Der_Professor 03.Apr.2012 - 18:29

Die ganzen Schwulen, die bei dieser Eulenszene aufgekrischen und auch weggeschaut hätten, zählst du nicht. Das gelingt dir leicht, denen die Männlichkeit des echten wahren Schwulseins abzusprechen.

Ich las gestern ein paar Gedichte von Nicolas Born. Das war die Zeit, als sich nie was reimte. Aber nicht übel.

(Und, äh: Frauen sind größtenteils auf die eine, andere, dritte oder vierte Weise nervtötend. Aber was ich an sehr vielen Frauen ja dermaßen daneben finde, ist, dass sie sich "naturgemäß" für prächtiger entwickelt dünken als Männer.

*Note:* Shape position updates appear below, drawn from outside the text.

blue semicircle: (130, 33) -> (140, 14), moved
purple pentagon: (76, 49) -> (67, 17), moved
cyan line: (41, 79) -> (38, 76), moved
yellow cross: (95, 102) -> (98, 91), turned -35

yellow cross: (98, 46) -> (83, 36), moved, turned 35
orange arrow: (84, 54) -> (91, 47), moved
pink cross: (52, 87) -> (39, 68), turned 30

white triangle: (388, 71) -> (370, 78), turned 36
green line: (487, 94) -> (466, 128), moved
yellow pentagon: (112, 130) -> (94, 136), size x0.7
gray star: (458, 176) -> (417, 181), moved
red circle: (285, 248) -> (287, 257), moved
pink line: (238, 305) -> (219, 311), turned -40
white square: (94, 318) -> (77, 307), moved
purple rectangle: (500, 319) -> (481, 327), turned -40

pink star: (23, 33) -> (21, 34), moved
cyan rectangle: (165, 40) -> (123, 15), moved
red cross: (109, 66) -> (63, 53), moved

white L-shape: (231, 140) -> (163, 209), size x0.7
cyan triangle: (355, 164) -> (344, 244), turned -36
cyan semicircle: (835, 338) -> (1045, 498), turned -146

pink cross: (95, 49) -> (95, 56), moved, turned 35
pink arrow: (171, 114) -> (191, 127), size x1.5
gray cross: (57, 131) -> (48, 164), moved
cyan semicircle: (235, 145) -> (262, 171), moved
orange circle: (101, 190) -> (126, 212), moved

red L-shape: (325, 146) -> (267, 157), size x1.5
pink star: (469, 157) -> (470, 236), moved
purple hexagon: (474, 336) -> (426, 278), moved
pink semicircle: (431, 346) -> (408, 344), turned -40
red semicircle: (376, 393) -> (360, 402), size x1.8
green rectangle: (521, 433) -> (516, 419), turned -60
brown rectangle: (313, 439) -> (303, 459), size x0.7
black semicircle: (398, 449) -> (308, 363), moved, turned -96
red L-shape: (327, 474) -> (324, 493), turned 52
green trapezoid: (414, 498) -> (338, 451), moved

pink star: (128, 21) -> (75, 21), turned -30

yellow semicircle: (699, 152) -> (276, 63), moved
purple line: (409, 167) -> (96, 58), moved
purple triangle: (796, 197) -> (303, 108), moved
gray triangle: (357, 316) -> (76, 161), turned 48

Dass du als Schwuler dasselbe mit umgekehrtem Vorzeichen betreibst, stört mich etwas.)

toltec-head 03. Apr. - 19:10

kann ich jetzt nicht drauf antworten, muss noch zu edeka nach aufschnitt laufen.

Schibboleth 03. Apr. - 20:45

Zitat:
„Wir lieben Lebensmittel“, weiß auf blauem Grund, darum ein goldener Rahmen, das ist das Schild über dem Edeka am Engelbosteler Damm. Darunter eine Doppelglastür, links davon zwei aufgepappte Verbotschilder, eine durchgestrichene Zigarette, ein durchgestrichener Hund, ikonisch. Ikonisch auch das Bild, das sich mir gleich nach der Obstabteilung bot. Vor dem Regal mit den Bierflaschen - Beck, Gildebrauerei, Herrenhäuser Bier, Artland, Bleckeder, Sommerbecker Dachs - erblickte ich mit dem Rücken zu mir: Toltec.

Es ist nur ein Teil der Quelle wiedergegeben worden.